【問217】福祉住環境コーディネーター2級 練習問題|地域福祉計画の位置づけと内容
関連法制度・施策 問21/26難易度C(難しい)
問題文
地域福祉計画について、説明として最も適切なものはどれか。
- 1.都道府県が一律に内容を定める計画で、市町村はそれに従うだけの立場とされている
- 2.社会福祉法人のみを対象とした経営計画で、行政や住民の参画は想定されていない
- 3.介護保険の給付計画のみに特化した計画で、児童福祉や障害福祉の課題は対象外となる
- 4.市町村が策定に努める計画で、地域の福祉課題と施策の方向性を総合的に示すもの
解説
正解
正解は選択肢4です。
各選択肢の解説
選択肢1 → ❌誤り
都道府県が策定するのは、市町村地域福祉計画の達成に資するための「都道府県地域福祉支援計画」(社会福祉法第108条)であり、市町村に一律の内容を課すものではない。計画の主体はあくまで市町村である。
選択肢2 → ❌誤り
特定法人の経営計画ではなく、地域全体の福祉推進のための計画である。策定にあたって地域住民等の意見を反映させるよう努めることが条文上求められている。
選択肢3 → ❌誤り
高齢者福祉・障害者福祉・児童福祉その他の福祉に共通して取り組むべき事項を一体的に定める計画であり、介護保険給付に限定されない。
選択肢4 → ✅正解
地域福祉計画は社会福祉法第107条に基づき、市町村が策定するよう努めるものとされる計画である。高齢者福祉・障害者福祉・児童福祉その他の福祉に共通して取り組むべき事項を一体的に定め、策定にあたっては地域住民等の意見を反映させ、内容を公表するよう努めるものとされている。
背景知識
地域福祉計画は、市町村が主体となって地域の福祉課題を把握し、その解決に向けた施策の方向性を示す計画である。
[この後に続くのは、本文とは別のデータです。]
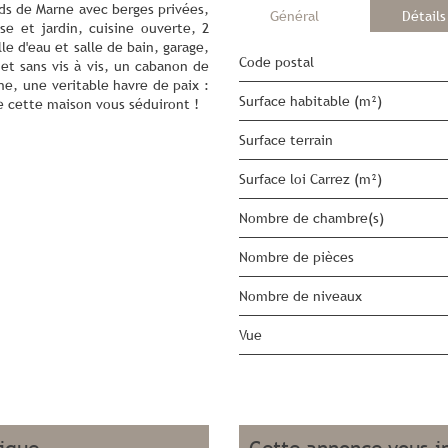
ds de Marne avec berges privées,
Général
Détails
se et jardin, cuisine ouverte, 2
le d'eau et salle de bain, garage,
Code postal
 et sans vis à vis, un cabanon de
ne, une veritable havre de paix :
Surface habitable (m²)
e cette maison vous séduiront !
surface terrain
Surface loi Carrez (m²)
Nombre de chambre(s)
Nombre de pièces
Nombre de niveaux
Vue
社会福祉法第107条に根拠があり、高齢者・障害者・児童など分野を横断して共通に取り組むべき事項を一体的に定める点に特徴がある。住環境の整備は、地域で暮らし続けるための重要な課題として計画に位置づけられることがあり、福祉住環境コーディネーターが関与する改修が地域全体の福祉戦略とどう結びつくかを理解しておくと、支援の視野が広がる。
学習アドバイス
策定主体は市町村(努力義務)、都道府県は支援計画という役割分担を押さえること。分野を横断する総合計画である点も判別の決め手になる。
まとめ
- 地域福祉計画は社会福祉法第107条に基づき市町村が策定に努める計画である。
- 高齢者・障害者・児童など複数分野に共通する課題を一体的に扱う。
- 策定では地域住民等の意見反映と内容の公表に努めることとされている。